- [Aim of the exercise]:
Every line with the string "TEAM" should be copied from the data.

- [Data for processing]:
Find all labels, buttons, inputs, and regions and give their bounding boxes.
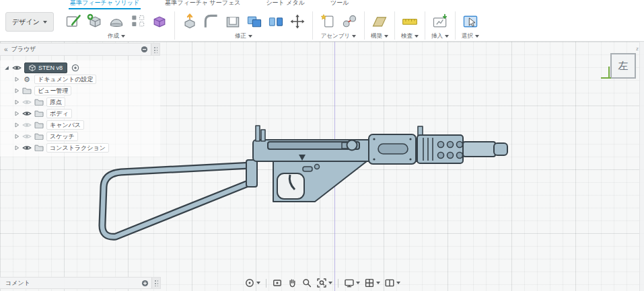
visibility-eye-icon[interactable]: [22, 110, 32, 117]
assemble-icons: [318, 10, 359, 32]
collapse-panel-icon[interactable]: «: [4, 46, 8, 53]
visibility-eye-icon[interactable]: [12, 65, 22, 71]
move-icon[interactable]: [287, 11, 308, 32]
grid-layout-icon: [364, 278, 375, 288]
insert-group: 挿入: [430, 10, 450, 40]
look-at-button[interactable]: [271, 277, 284, 289]
primitive-box-icon[interactable]: [85, 11, 105, 32]
design-menu-label: デザイン: [12, 17, 40, 27]
model-barrel[interactable]: [463, 142, 507, 157]
model-barrel-shroud[interactable]: [417, 126, 463, 163]
insert-icon[interactable]: [430, 11, 450, 32]
panel-drag-handle[interactable]: [151, 278, 160, 288]
inspect-icons: [400, 10, 420, 32]
visibility-eye-icon[interactable]: [22, 99, 32, 106]
tree-collapsed-icon[interactable]: [14, 134, 20, 139]
create-group-label: 作成: [108, 32, 119, 40]
tree-collapsed-icon[interactable]: [14, 122, 20, 128]
construct-dropdown[interactable]: 構築: [371, 32, 388, 40]
browser-item-bodies[interactable]: ボディ: [0, 108, 160, 119]
pan-button[interactable]: [285, 277, 299, 289]
joint-icon[interactable]: [339, 11, 359, 32]
inspect-dropdown[interactable]: 検査: [401, 32, 419, 40]
minimize-panel-icon[interactable]: [141, 46, 148, 53]
primitive-cylinder-icon[interactable]: [106, 11, 127, 32]
new-component-icon[interactable]: [318, 11, 338, 32]
visibility-eye-icon[interactable]: [22, 144, 32, 151]
comments-panel[interactable]: コメント: [0, 277, 161, 289]
canvas-scrollbar[interactable]: [639, 42, 644, 291]
select-group: 選択: [460, 10, 480, 40]
browser-root-row[interactable]: STEN v8: [0, 62, 160, 73]
create-sketch-icon[interactable]: [63, 11, 83, 32]
create-form-icon[interactable]: [149, 11, 170, 32]
select-icon[interactable]: [460, 11, 480, 32]
browser-title: ブラウザ: [11, 45, 36, 54]
measure-icon[interactable]: [400, 11, 420, 32]
panel-drag-handle[interactable]: [151, 44, 159, 55]
model-trigger-group[interactable]: [273, 161, 367, 202]
orbit-button[interactable]: [243, 277, 262, 289]
browser-item-construction[interactable]: コンストラクション: [0, 142, 160, 153]
browser-item-label: コンストラクション: [46, 143, 109, 153]
viewcube[interactable]: 左: [610, 53, 636, 79]
tree-collapsed-icon[interactable]: [14, 99, 20, 105]
create-dropdown[interactable]: 作成: [108, 32, 125, 40]
tab-tools[interactable]: ツール: [329, 0, 350, 9]
tab-solid[interactable]: 基準フィーチャ ソリッド: [69, 0, 141, 9]
press-pull-icon[interactable]: [180, 11, 200, 32]
tab-surface[interactable]: 基準フィーチャ サーフェス: [164, 0, 242, 9]
zoom-button[interactable]: [300, 277, 314, 289]
browser-header[interactable]: « ブラウザ: [0, 43, 160, 56]
construction-plane-icon[interactable]: [369, 11, 390, 32]
tree-collapsed-icon[interactable]: [14, 111, 20, 116]
chevron-down-icon: [352, 35, 356, 38]
viewports-button[interactable]: [383, 277, 402, 289]
nav-separator: [338, 279, 338, 288]
grid-layout-button[interactable]: [363, 277, 382, 289]
assemble-dropdown[interactable]: アセンブリ: [321, 32, 357, 40]
offset-face-icon[interactable]: [266, 11, 286, 32]
expand-panel-icon[interactable]: [141, 280, 149, 287]
model-magazine-housing[interactable]: [369, 134, 416, 164]
browser-item-origin[interactable]: 原点: [0, 96, 160, 108]
root-component-chip[interactable]: STEN v8: [24, 63, 67, 73]
visibility-eye-icon[interactable]: [22, 122, 32, 128]
browser-item-view-management[interactable]: ビュー管理: [0, 85, 160, 96]
visibility-eye-icon[interactable]: [22, 133, 32, 140]
tree-collapsed-icon[interactable]: [14, 88, 20, 93]
toolbar-tab-bar: 基準フィーチャ ソリッド 基準フィーチャ サーフェス シート メタル ツール: [0, 0, 644, 9]
combine-icon[interactable]: [244, 11, 264, 32]
viewcube-green-axis-vertical: [608, 67, 610, 77]
modify-dropdown[interactable]: 修正: [235, 32, 252, 40]
tab-label: シート メタル: [266, 0, 305, 6]
insert-dropdown[interactable]: 挿入: [431, 32, 449, 40]
tree-expanded-icon[interactable]: [4, 65, 9, 71]
pattern-icon[interactable]: [128, 11, 148, 32]
viewport-canvas[interactable]: « ブラウザ STEN v8 ⚙: [0, 42, 644, 291]
fit-button[interactable]: [315, 277, 334, 289]
chevron-down-icon: [121, 35, 125, 38]
folder-icon: [34, 121, 44, 128]
browser-item-document-settings[interactable]: ⚙ ドキュメントの設定: [0, 73, 160, 85]
pan-icon: [287, 278, 297, 288]
folder-icon: [22, 87, 32, 94]
tab-sheet-metal[interactable]: シート メタル: [264, 0, 306, 9]
shell-icon[interactable]: [223, 11, 243, 32]
select-dropdown[interactable]: 選択: [462, 32, 479, 40]
fillet-icon[interactable]: [201, 11, 221, 32]
display-settings-button[interactable]: [343, 277, 361, 289]
viewcube-z-axis-label: z: [636, 46, 639, 52]
browser-item-sketches[interactable]: スケッチ: [0, 130, 160, 142]
model-stock[interactable]: [102, 160, 257, 237]
tree-collapsed-icon[interactable]: [14, 145, 20, 151]
select-icons: [460, 10, 480, 32]
tree-collapsed-icon[interactable]: [14, 77, 20, 82]
toolbar-separator: [394, 11, 395, 40]
chevron-down-icon: [396, 282, 400, 284]
design-menu-button[interactable]: デザイン: [5, 12, 54, 32]
activate-component-icon[interactable]: [71, 64, 79, 72]
nav-separator: [266, 279, 266, 288]
browser-item-canvases[interactable]: キャンバス: [0, 119, 160, 130]
insert-icons: [430, 10, 450, 32]
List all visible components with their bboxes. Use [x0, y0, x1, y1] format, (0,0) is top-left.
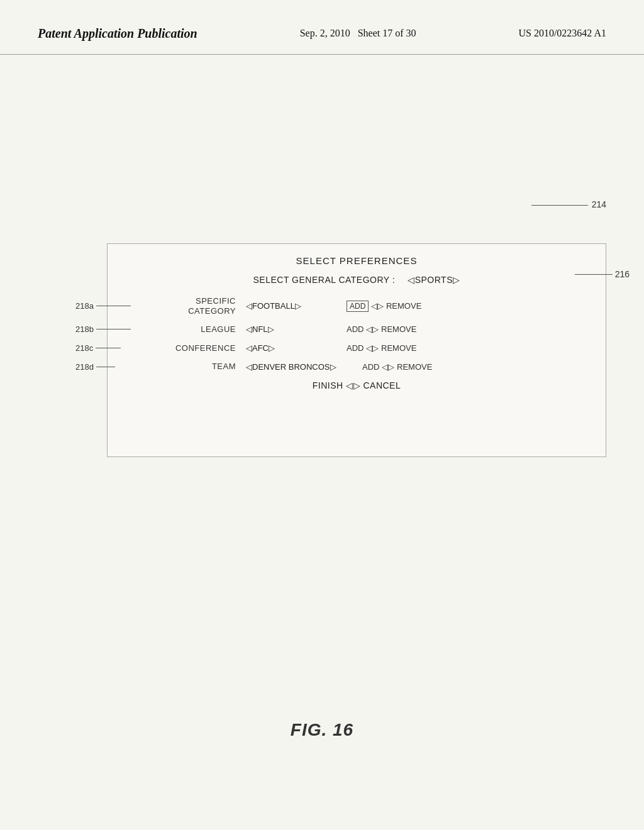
add-box-218a[interactable]: ADD: [347, 301, 369, 312]
ref-218c: 218c: [75, 343, 93, 353]
actions-218b: ADD ◁▷ REMOVE: [347, 324, 416, 334]
ref-216-label: 216: [615, 269, 630, 279]
ref-218d: 218d: [75, 362, 94, 372]
general-category-row: SELECT GENERAL CATEGORY : ◁SPORTS▷: [123, 275, 591, 285]
page-header: Patent Application Publication Sep. 2, 2…: [0, 0, 644, 55]
finish-cancel-row[interactable]: FINISH ◁▷ CANCEL: [123, 380, 591, 390]
sheet-info: Sheet 17 of 30: [358, 28, 416, 38]
general-category-label: SELECT GENERAL CATEGORY :: [253, 275, 396, 285]
actions-text-218b[interactable]: ◁▷ REMOVE: [366, 324, 416, 334]
actions-218a: ADD ◁▷ REMOVE: [347, 301, 421, 312]
header-center: Sep. 2, 2010 Sheet 17 of 30: [300, 25, 416, 39]
label-conference: CONFERENCE: [173, 343, 236, 353]
value-nfl[interactable]: ◁NFL▷: [246, 324, 347, 334]
actions-text-218c[interactable]: ◁▷ REMOVE: [366, 343, 416, 353]
main-content: 214 216 SELECT PREFERENCES SELECT GENERA…: [0, 55, 644, 816]
actions-218c: ADD ◁▷ REMOVE: [347, 343, 416, 353]
value-football[interactable]: ◁FOOTBALL▷: [246, 301, 347, 311]
actions-text-218a[interactable]: ◁▷ REMOVE: [371, 301, 421, 311]
label-team: TEAM: [173, 362, 236, 372]
pref-row-218d: 218d TEAM ◁DENVER BRONCOS▷ ADD ◁▷ REMOVE: [173, 362, 591, 372]
ref-218a: 218a: [75, 301, 94, 311]
patent-number: US 2010/0223642 A1: [518, 25, 606, 39]
label-specific-category: SPECIFIC CATEGORY: [173, 296, 236, 316]
pref-rows: 218a SPECIFIC CATEGORY ◁FOOTBALL▷ ADD ◁▷…: [173, 296, 591, 372]
dialog-title: SELECT PREFERENCES: [123, 255, 591, 266]
ref-218b: 218b: [75, 324, 94, 334]
value-broncos[interactable]: ◁DENVER BRONCOS▷: [246, 362, 362, 372]
ref-214-label: 214: [592, 199, 606, 209]
pref-row-218c: 218c CONFERENCE ◁AFC▷ ADD ◁▷ REMOVE: [173, 343, 591, 353]
general-category-value[interactable]: ◁SPORTS▷: [408, 275, 460, 285]
add-text-218b[interactable]: ADD: [347, 324, 364, 334]
pref-row-218a: 218a SPECIFIC CATEGORY ◁FOOTBALL▷ ADD ◁▷…: [173, 296, 591, 316]
publication-date: Sep. 2, 2010: [300, 28, 350, 38]
dialog-box: 216 SELECT PREFERENCES SELECT GENERAL CA…: [107, 243, 606, 457]
actions-218d: ADD ◁▷ REMOVE: [362, 362, 432, 372]
publication-title: Patent Application Publication: [38, 25, 197, 42]
diagram-container: 214 216 SELECT PREFERENCES SELECT GENERA…: [107, 199, 606, 457]
value-afc[interactable]: ◁AFC▷: [246, 343, 347, 353]
label-league: LEAGUE: [173, 324, 236, 335]
add-text-218c[interactable]: ADD: [347, 343, 364, 353]
add-text-218d[interactable]: ADD: [362, 362, 379, 372]
pref-row-218b: 218b LEAGUE ◁NFL▷ ADD ◁▷ REMOVE: [173, 324, 591, 335]
actions-text-218d[interactable]: ◁▷ REMOVE: [382, 362, 432, 372]
figure-caption: FIG. 16: [291, 720, 353, 740]
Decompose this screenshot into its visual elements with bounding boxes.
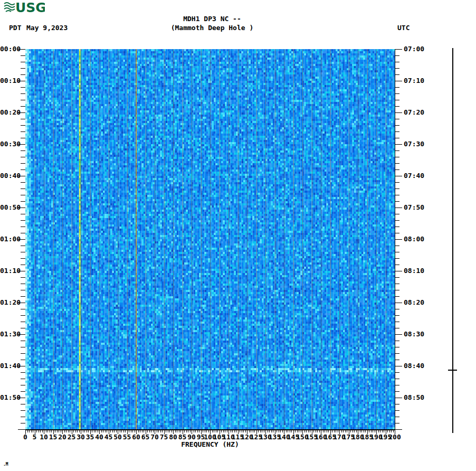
- time-tick: [395, 182, 399, 183]
- freq-tick: [291, 430, 292, 432]
- freq-tick: [269, 430, 270, 432]
- freq-tick: [345, 430, 346, 432]
- time-tick: [21, 423, 25, 423]
- freq-tick: [27, 430, 28, 432]
- freq-tick: [347, 430, 347, 432]
- time-tick: [21, 328, 25, 328]
- freq-tick: [157, 430, 157, 432]
- freq-tick: [194, 430, 194, 432]
- freq-tick: [304, 430, 305, 432]
- freq-tick: [327, 430, 327, 432]
- freq-tick: [223, 430, 224, 432]
- freq-tick: [234, 430, 235, 432]
- freq-tick: [101, 430, 102, 432]
- time-tick: [395, 372, 399, 373]
- freq-tick: [240, 430, 240, 432]
- time-tick: [395, 309, 399, 309]
- freq-tick: [279, 430, 279, 432]
- freq-tick: [205, 430, 205, 432]
- usgs-logo-icon: USGS: [4, 1, 45, 14]
- freq-tick: [151, 430, 151, 432]
- time-tick: [395, 404, 399, 404]
- freq-tick: [75, 430, 76, 432]
- freq-tick: [40, 430, 41, 432]
- freq-tick: [384, 430, 384, 432]
- freq-tick: [373, 430, 373, 432]
- time-tick: [395, 284, 399, 284]
- left-time-label: 01:00: [0, 236, 21, 243]
- time-tick: [395, 322, 399, 322]
- freq-tick: [175, 430, 176, 432]
- freq-tick: [328, 430, 329, 432]
- freq-tick: [188, 430, 188, 432]
- freq-axis-title: FREQUENCY (HZ): [25, 441, 395, 448]
- time-tick: [21, 360, 25, 360]
- freq-tick: [249, 430, 250, 432]
- time-tick: [21, 87, 25, 88]
- time-tick: [395, 353, 399, 354]
- freq-tick: [242, 430, 242, 432]
- time-tick: [21, 417, 25, 417]
- freq-tick: [319, 430, 320, 432]
- freq-tick: [50, 430, 50, 432]
- freq-tick: [42, 430, 43, 432]
- freq-tick: [144, 430, 144, 432]
- freq-tick: [227, 430, 227, 432]
- time-tick: [21, 258, 25, 259]
- freq-tick: [365, 430, 366, 432]
- time-tick: [21, 74, 25, 75]
- left-time-label: 01:10: [0, 267, 21, 275]
- spectrogram-figure: USGS PDT May 9,2023 MDH1 DP3 NC -- (Mamm…: [0, 0, 476, 471]
- freq-tick: [271, 430, 272, 432]
- freq-tick: [361, 430, 362, 432]
- time-tick: [21, 214, 25, 214]
- time-tick: [395, 62, 399, 62]
- time-tick: [395, 74, 399, 75]
- freq-tick: [356, 430, 357, 432]
- right-time-label: 08:40: [404, 362, 429, 370]
- freq-tick: [172, 430, 172, 432]
- time-tick: [21, 169, 25, 170]
- freq-tick: [29, 430, 30, 432]
- freq-tick: [277, 430, 277, 432]
- time-tick: [21, 100, 25, 100]
- time-tick: [395, 227, 399, 227]
- freq-tick: [243, 430, 244, 432]
- right-time-label: 07:40: [404, 172, 429, 180]
- freq-tick: [55, 430, 55, 432]
- time-tick: [21, 322, 25, 322]
- freq-tick: [138, 430, 139, 432]
- freq-tick: [251, 430, 251, 432]
- freq-tick: [129, 430, 129, 432]
- time-tick: [21, 227, 25, 227]
- timezone-right-label: UTC: [397, 24, 410, 32]
- freq-tick: [110, 430, 111, 432]
- time-tick: [395, 246, 399, 246]
- freq-tick: [135, 430, 135, 432]
- freq-tick: [317, 430, 318, 432]
- freq-tick: [36, 430, 37, 432]
- freq-tick: [162, 430, 163, 432]
- freq-tick: [197, 430, 198, 432]
- left-time-label: 01:20: [0, 299, 21, 306]
- freq-tick: [290, 430, 290, 432]
- freq-tick: [380, 430, 380, 432]
- time-tick: [21, 220, 25, 221]
- time-tick: [395, 398, 402, 398]
- freq-tick: [316, 430, 316, 432]
- left-time-label: 00:50: [0, 204, 21, 211]
- freq-tick: [206, 430, 207, 432]
- freq-tick: [378, 430, 379, 432]
- freq-tick: [103, 430, 103, 432]
- time-tick: [395, 169, 399, 170]
- left-time-label: 01:50: [0, 394, 21, 401]
- freq-tick: [31, 430, 32, 432]
- time-tick: [18, 429, 25, 430]
- time-tick: [395, 315, 399, 316]
- freq-tick: [262, 430, 262, 432]
- freq-tick: [140, 430, 140, 432]
- right-time-label: 08:00: [404, 236, 429, 243]
- time-tick: [395, 328, 399, 328]
- time-tick: [21, 315, 25, 316]
- freq-tick: [353, 430, 353, 432]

- [Expected answer]:
label-team: TEAM: [173, 362, 236, 372]
pref-row-218d: 218d TEAM ◁DENVER BRONCOS▷ ADD ◁▷ REMOVE: [173, 362, 591, 372]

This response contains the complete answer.